Ad animare la corsa ci avevano pensato Marco Frapporti (Androni-Sidermec), Filippo Fortin (Gm Cycling team), Antonio Nibali (fratello di Vincenzo, della Nippo-Fantini), Luca Sterbini (Bardiani-Csf) e Giorgio Cecchinel (Southeast), in fuga per buona parte della gara, ripresi dai migliori a trenta chilometri dall’arrivo. Poi è iniziato lo show di Vincenzo Nibali, al quale hanno resistito fino a poca distanza dal traguardo soltanto Reda e Ulissi. Strada facendo, invece, hanno perso terreno gli altri protagnosti attesi, come Domenico Pozzovivo (Ag2r La Mondiale), giunto sesto a 1’25”, e Davide Rebellin (Sprandi), quinto all’arrivo a 1’17” da Nibali, poco dietro al sorprendente Gianfranco Zilioli (Androni Sidermec), quarto classificato. Hanno deluso infine, «scottati» dalle alte temperature (30 gradi circa), Francesco Manuel Bongiorno, Davide Formolo, Edoardo Zardini, Franco Pellizotti, Ivan Santaromita e Moreno Moser.

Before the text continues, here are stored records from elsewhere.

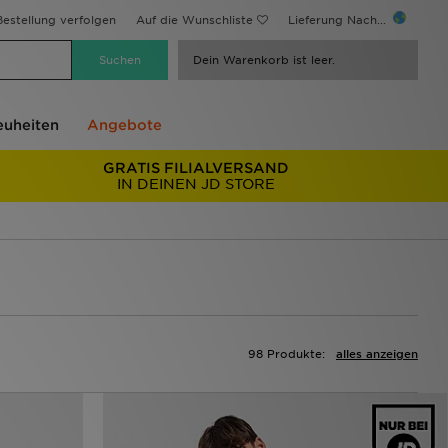
estellung verfolgen
Auf die Wunschliste
Lieferung Nach...
Dein Warenkorb ist leer.
uheiten
Angebote
GRATIS FILIALVERSAND
IN DEINEN JD STORE
98 Produkte:
alles anzeigen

«Finalmente un po’ di condizione è arrivata. Ho provato a sentire, anzi a risentire, certe sensazioni ed è andata bene. La forma è buona: per ora, con questa maglia addosso, mi godo queste grandi emozioni. Da domani penserò al Tour de France». Così, subito dopo la premiazione, Vincenzo Nibali ha raccontato i propri sentimenti. «La squadra mi ha aiutato tanto: abbiamo fatto un grande lavoro. C’è voluto un po’ ma questo primo successo stagionale è finalmente arrivato. Il Tour? Manca poco: sarà veramente difficile, ci sono avversari molto competitivi. Con questa maglia tricolore, però, avrò una bandiera in più da far sventolare con orgoglio durante la corsa francese. Promesse? Spero di far divertire tutti i tifosi che mi seguono. Vedremo: ci sono momenti no e momenti si. Questo è un momento si: speriamo che continui così anche in Francia», ha concluso Nibali.

In campo femminile Elena Cecchini, della Lotto-Soudal Ladies, ha vinto la prova in linea categoria elite dei tricolori bissando il succesos di un ano fa. La friulana al termine del percorso su strada, 135,5 chilometri da Legnano a Torino, chiuso in tre ore 23’59”, ha preceduto la piemontese Elisa Longo Borghini (Fiamme Oro), seconda a 21”, e la romagnola Dalia Muccioli (Alè Cipollini), terza con 23” di distacco dalla campionessa tricolore.